Hay diferentes tipos de miedo, algunos saludables y otros no. Cuando la Escritura nos dice que el temor de Dios es el principio de la sabiduría, el tipo de temor del que habla no depende de sentirse amenazado o ansioso por ser castigado. Ese es el tipo de temor que sentimos ante tiranos y matones. Hay, sin embargo, un miedo sano que es innato dentro de la dinámica del amor mismo.

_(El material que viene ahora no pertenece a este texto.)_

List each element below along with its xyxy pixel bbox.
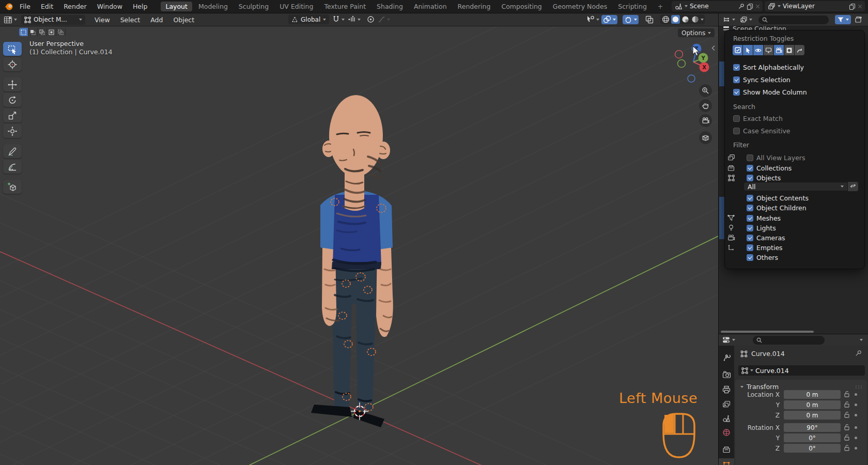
tool-add-cube[interactable] xyxy=(3,180,22,194)
menu-view[interactable]: View xyxy=(89,16,115,24)
tab-scene[interactable] xyxy=(719,412,734,425)
lock-icon[interactable] xyxy=(844,411,850,419)
transform-panel-header[interactable]: Transform xyxy=(740,383,779,391)
animate-dot[interactable] xyxy=(855,437,857,439)
filter-object-children[interactable]: Object Children xyxy=(747,204,807,212)
rotation-y-field[interactable]: 0° xyxy=(784,433,841,442)
properties-editor-type-button[interactable] xyxy=(722,336,735,344)
tab-geometry-nodes[interactable]: Geometry Nodes xyxy=(548,2,612,11)
filter-meshes[interactable]: Meshes xyxy=(727,214,781,222)
rotation-z-field[interactable]: 0° xyxy=(784,444,841,453)
rotation-x-field[interactable]: 90° xyxy=(784,423,841,432)
show-overlays-toggle[interactable] xyxy=(601,15,617,24)
filter-all-view-layers[interactable]: All View Layers xyxy=(727,153,805,162)
filter-collections[interactable]: Collections xyxy=(727,164,792,172)
camera-view-button[interactable] xyxy=(699,114,712,127)
options-button[interactable]: Options xyxy=(678,28,715,37)
ortho-toggle-button[interactable] xyxy=(699,131,712,144)
tool-select-box[interactable] xyxy=(3,42,22,56)
checkbox-checked-icon[interactable] xyxy=(747,165,753,172)
animate-dot[interactable] xyxy=(855,414,857,416)
option-sort-alphabetically[interactable]: Sort Alphabetically xyxy=(733,63,804,71)
filter-cameras[interactable]: Cameras xyxy=(727,234,785,242)
pin-icon[interactable] xyxy=(738,3,745,9)
tab-texture-paint[interactable]: Texture Paint xyxy=(319,2,370,11)
new-viewlayer-icon[interactable] xyxy=(849,3,856,10)
outliner-search-input[interactable] xyxy=(758,16,829,24)
pan-hand-button[interactable] xyxy=(699,99,712,112)
menu-edit[interactable]: Edit xyxy=(36,3,58,10)
checkbox-checked-icon[interactable] xyxy=(747,235,753,241)
shading-solid-icon[interactable] xyxy=(671,15,680,24)
show-gizmo-dropdown[interactable] xyxy=(586,15,599,24)
restriction-hide-eye-icon[interactable] xyxy=(753,45,763,55)
tool-transform[interactable] xyxy=(3,124,22,138)
checkbox-checked-icon[interactable] xyxy=(747,195,753,202)
tab-world[interactable] xyxy=(719,426,734,439)
lock-icon[interactable] xyxy=(844,391,850,398)
tool-rotate[interactable] xyxy=(3,93,22,107)
xray-squares-icon[interactable] xyxy=(645,15,654,24)
filter-lights[interactable]: Lights xyxy=(727,224,776,232)
tab-modeling[interactable]: Modeling xyxy=(194,2,233,11)
checkbox-checked-icon[interactable] xyxy=(733,64,740,71)
shading-wireframe-icon[interactable] xyxy=(661,15,670,24)
tab-tool[interactable] xyxy=(719,351,734,364)
objects-filter-dropdown[interactable]: All xyxy=(743,182,848,191)
checkbox-checked-icon[interactable] xyxy=(747,205,753,211)
checkbox-checked-icon[interactable] xyxy=(733,76,740,83)
tab-compositing[interactable]: Compositing xyxy=(497,2,546,11)
menu-help[interactable]: Help xyxy=(128,3,153,10)
tab-render[interactable] xyxy=(719,368,734,381)
tab-object[interactable] xyxy=(719,458,734,465)
restriction-render-disable-icon[interactable] xyxy=(774,45,784,55)
tab-layout[interactable]: Layout xyxy=(161,2,192,11)
new-scene-icon[interactable] xyxy=(747,3,753,10)
tool-move[interactable] xyxy=(3,78,22,91)
checkbox-checked-icon[interactable] xyxy=(733,89,740,96)
proportional-falloff-icon[interactable] xyxy=(378,16,390,23)
restriction-indirect-only-icon[interactable] xyxy=(795,45,804,55)
checkbox-checked-icon[interactable] xyxy=(747,225,753,231)
tab-uv-editing[interactable]: UV Editing xyxy=(275,2,318,11)
pin-id-icon[interactable] xyxy=(855,350,862,357)
restriction-holdout-icon[interactable] xyxy=(784,45,794,55)
select-mode-invert[interactable] xyxy=(47,28,56,36)
outliner-display-mode-dropdown[interactable] xyxy=(723,16,735,24)
tool-annotate[interactable] xyxy=(3,144,22,158)
snap-target-icon[interactable] xyxy=(348,16,361,23)
add-workspace-button[interactable]: + xyxy=(653,2,668,11)
animate-dot[interactable] xyxy=(855,447,857,450)
menu-file[interactable]: File xyxy=(14,3,36,10)
select-mode-new[interactable] xyxy=(19,28,28,36)
xray-toggle[interactable] xyxy=(623,15,639,24)
animate-dot[interactable] xyxy=(855,426,857,429)
character-model[interactable] xyxy=(0,26,718,465)
viewlayer-selector[interactable]: ViewLayer xyxy=(765,1,865,11)
lock-icon[interactable] xyxy=(844,434,850,441)
menu-object[interactable]: Object xyxy=(168,16,199,24)
shading-material-icon[interactable] xyxy=(681,15,690,24)
select-mode-intersect[interactable] xyxy=(56,28,66,36)
tab-scripting[interactable]: Scripting xyxy=(613,2,652,11)
properties-options-chevron[interactable] xyxy=(860,339,863,341)
option-show-mode-column[interactable]: Show Mode Column xyxy=(733,88,807,96)
checkbox-checked-icon[interactable] xyxy=(747,215,753,222)
tab-collection[interactable] xyxy=(719,443,734,456)
tool-cursor[interactable] xyxy=(3,57,22,71)
unlink-scene-icon[interactable] xyxy=(755,4,760,9)
lock-icon[interactable] xyxy=(844,424,850,431)
filter-objects[interactable]: Objects xyxy=(727,174,781,182)
tool-scale[interactable] xyxy=(3,109,22,122)
tab-output[interactable] xyxy=(719,383,734,396)
animate-dot[interactable] xyxy=(855,404,857,406)
tab-animation[interactable]: Animation xyxy=(409,2,452,11)
object-name-field[interactable]: Curve.014 xyxy=(738,365,865,376)
checkbox-unchecked-icon[interactable] xyxy=(733,128,740,134)
viewport-3d[interactable]: User Perspective (1) Collection | Curve.… xyxy=(0,26,718,465)
scene-selector[interactable]: Scene xyxy=(672,1,763,11)
location-x-field[interactable]: 0 m xyxy=(784,390,841,399)
properties-search-input[interactable] xyxy=(753,336,825,345)
shading-rendered-icon[interactable] xyxy=(691,15,700,24)
zoom-button[interactable] xyxy=(699,84,712,97)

Este tipo de miedo es esencialmente la reverencia apropiada, es decir, cuando amamos genuinamente a alguien temeremos traicionar ese amor, temeremos ser egoístas, temeremos ser groseros y temeremos ser irrespetuosos en esa relación. Temeremos violar el espacio sagrado en el que se produce la intimidad. Metafóricamente, sentiremos que estamos pisando suelo sagrado y que será mejor que nos descalcemos ante ese fuego sagrado.

 

Además, las Escrituras nos dicen que cuando Dios aparece en nuestras vidas, casi siempre, las primeras palabras que oiremos serán: «¡No tengas miedo!» Eso es porque Dios no es un tirano que juzga, sino una energía y una persona amorosa, creativa y llena de alegría. Como nos recuerda Leon Bloy, la alegría es el indicio más infalible de la presencia de Dios.

 

Un joven fundamentalista preguntó una vez al famoso psiquiatra Fritz Perls: «¿Ha sido usted salvado?» Su respuesta: «¿Salvado? Todavía estoy intentando descubrir cómo ser gastado». Honramos a Dios no viviendo con miedo a ofenderle, sino gastando con reverencia la maravillosa energía que Dios nos da. Dios no es una ley que hay que obedecer, sino una energía gozosa en la que gastarnos generosamente.